**EXERCISE AIM:** Without including any pictures, retype exactly the lines from the top of the records through the line containing "Kortingskaart", that final line included.

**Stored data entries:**
────────

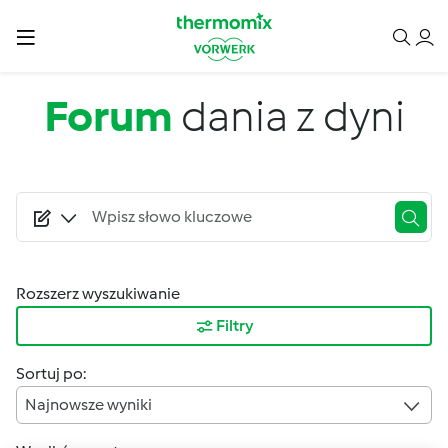
Przejdź do treści
Forum
dania z dyni
Rozszerz wyszukiwanie
Filtry
Sortuj po:
Najnowsze wyniki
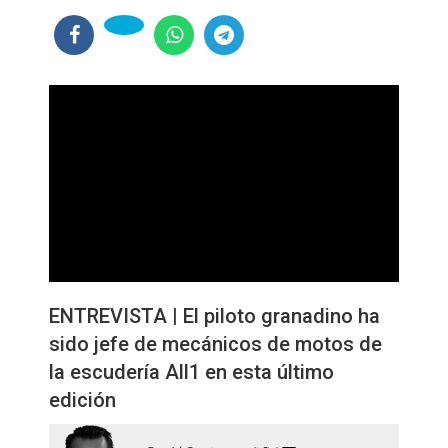
ENTREVISTA | El piloto granadino ha
sido jefe de mecánicos de motos de
la escudería All1 en esta último
edición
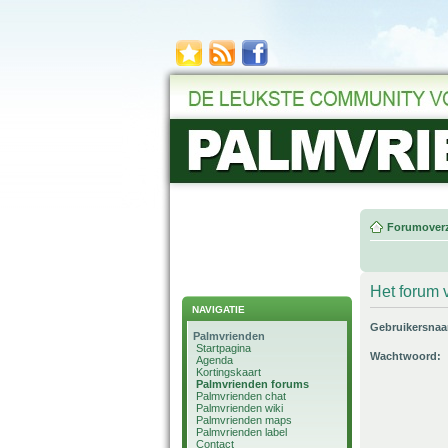
Forumoverz
Het forum v
NAVIGATIE
Gebruikersna
Palmvrienden
Startpagina
Wachtwoord:
Agenda
Kortingskaart
Palmvrienden forums
Palmvrienden chat
Palmvrienden wiki
Palmvrienden maps
Palmvrienden label
Contact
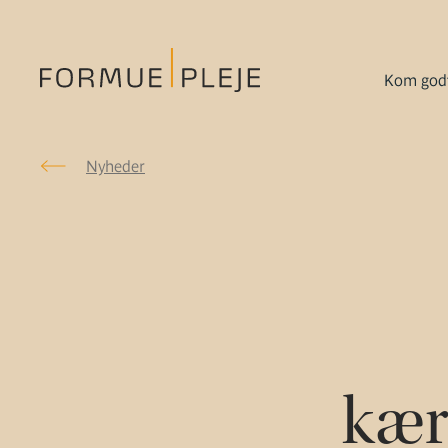
Kom godt
Nyheder
Nyheder
Formuepleje.dk
kær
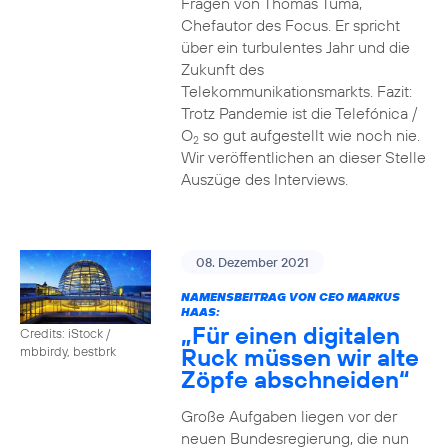
Fragen von Thomas Tuma,
Chefautor des Focus. Er spricht
über ein turbulentes Jahr und die
Zukunft des
Telekommunikationsmarkts. Fazit:
Trotz Pandemie ist die Telefónica /
O
so gut aufgestellt wie noch nie.
2
Wir veröffentlichen an dieser Stelle
Auszüge des Interviews.
08. Dezember 2021
NAMENSBEITRAG VON CEO MARKUS
HAAS:
„Für einen digitalen
Credits: iStock /
Ruck müssen wir alte
mbbirdy, bestbrk
Zöpfe abschneiden“
Große Aufgaben liegen vor der
neuen Bundesregierung, die nun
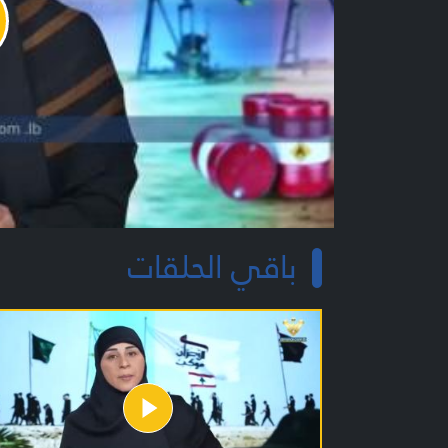
y
o
باقي الحلقات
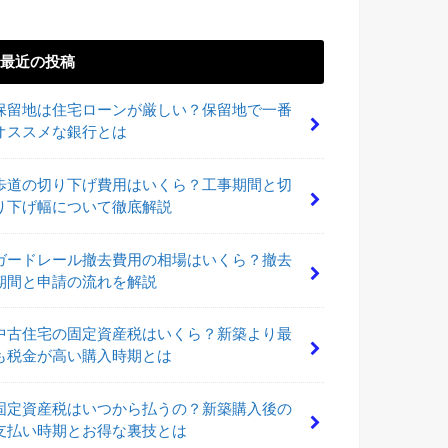
最近の投稿
保留地は住宅ローンが厳しい？保留地で一番
オススメな銀行とは
歩道の切り下げ費用はいくら？工事期間と切
り下げ幅について徹底解説
ガードレール撤去費用の相場はいくら？撤去
期間と申請の流れを解説
中古住宅の固定資産税はいくら？新築より最
も税金が高い購入時期とは
固定資産税はいつから払うの？新築購入後の
支払い時期とお得な裏技とは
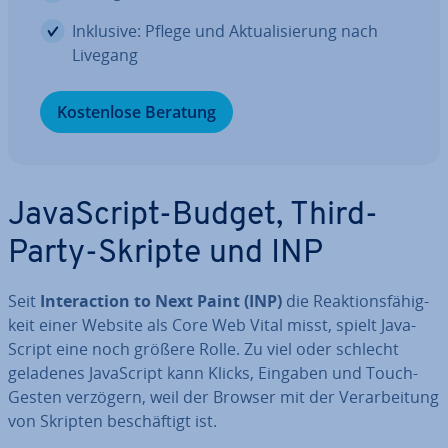
Inklusive: Pflege und Ak­tua­li­sie­rung nach
Livegang
Kos­ten­lo­se Beratung
Ja­va­Script-Budget, Third-
Party-Skripte und INP
Seit
In­ter­ac­tion to Next Paint (INP)
die Re­ak­ti­ons­fä­hig­
keit einer Website als Core Web Vital misst, spielt Ja­va­
Script eine noch größere Rolle. Zu viel oder schlecht
geladenes Ja­va­Script kann Klicks, Eingaben und Touch-
Gesten verzögern, weil der Browser mit der Ver­ar­bei­tung
von Skripten be­schäf­tigt ist.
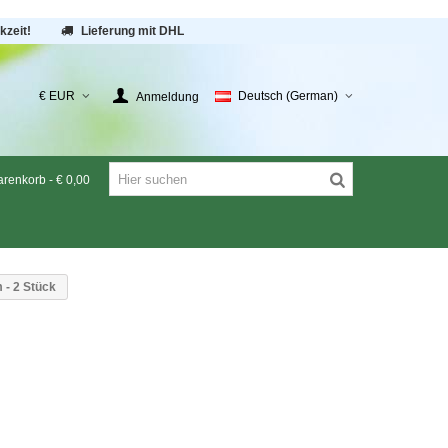
kzeit!
Lieferung mit DHL
€ EUR
Deutsch (German)
Anmeldung
renkorb
-
€ 0,00
 - 2 Stück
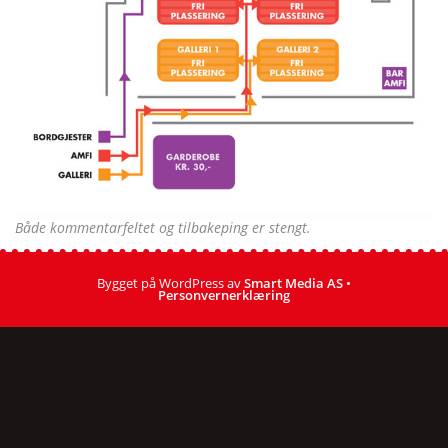
Både kommentarfeltet og tilbakeping er stengt.
Bygget på WordPress av
Smart Media AS
•
Personvernerklæring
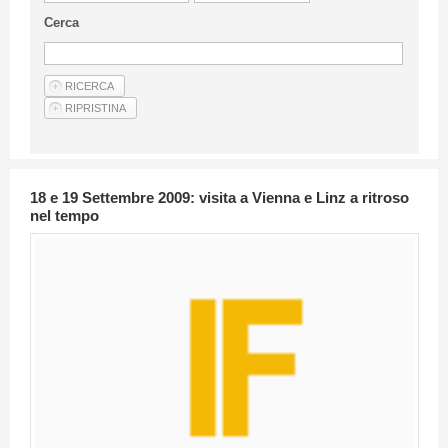
Linee Guida Per Gli Autori
Cerca
Privacy Policy
Articoli
Shop
Fornitori di prodotti e servizi
18 e 19 Settembre 2009: visita a Vienna e Linz a ritroso
nel tempo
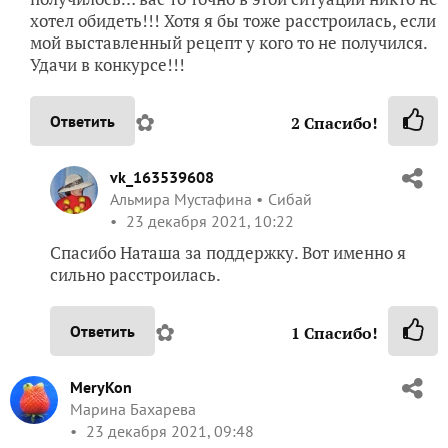
хотел обидеть!!! Хотя я бы тоже расстроилась, если
мой выставленный рецепт у кого то не получился.
Удачи в конкурсе!!!
✿
Ответить
2
Спасибо!
vk_163539608
Альмира Мустафина
Сибай
23 декабря 2021, 10:22
Спасибо Наташа за поддержку. Вот именно я
сильно расстроилась.
✿
Ответить
1
Спасибо!
MeryKon
Марина Бахарева
23 декабря 2021, 09:48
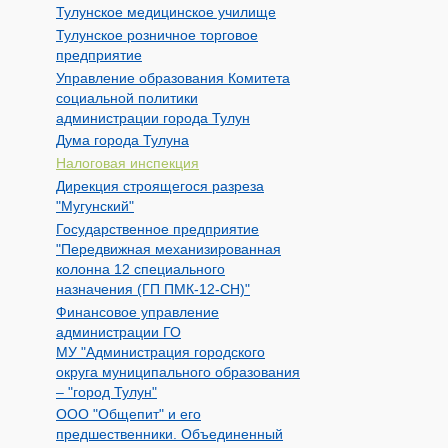
Тулунское медицинское училище
Тулунское розничное торговое
предприятие
Управление образования Комитета
социальной политики
администрации города Тулун
Дума города Тулуна
Налоговая инспекция
Дирекция строящегося разреза
"Мугунский"
Государственное предприятие
"Передвижная механизированная
колонна 12 специального
назначения (ГП ПМК-12-СН)"
Финансовое управление
администрации ГО
МУ "Администрация городского
округа муниципального образования
– "город Тулун"
ООО "Общепит" и его
предшественники. Объединенный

────────

**WRITTEN REPLY:**
Przejdź do treści
Forum
dania z dyni
Rozszerz wyszukiwanie
Filtry
Sortuj po:
Najnowsze wyniki
ENTREVISTA | El piloto granadino ha
sido jefe de mecánicos de motos de
la escudería All1 en esta último
edición
Forumoverz
Het forum v
NAVIGATIE
Gebruikersna
Palmvrienden
Startpagina
Wachtwoord:
Agenda
Kortingskaart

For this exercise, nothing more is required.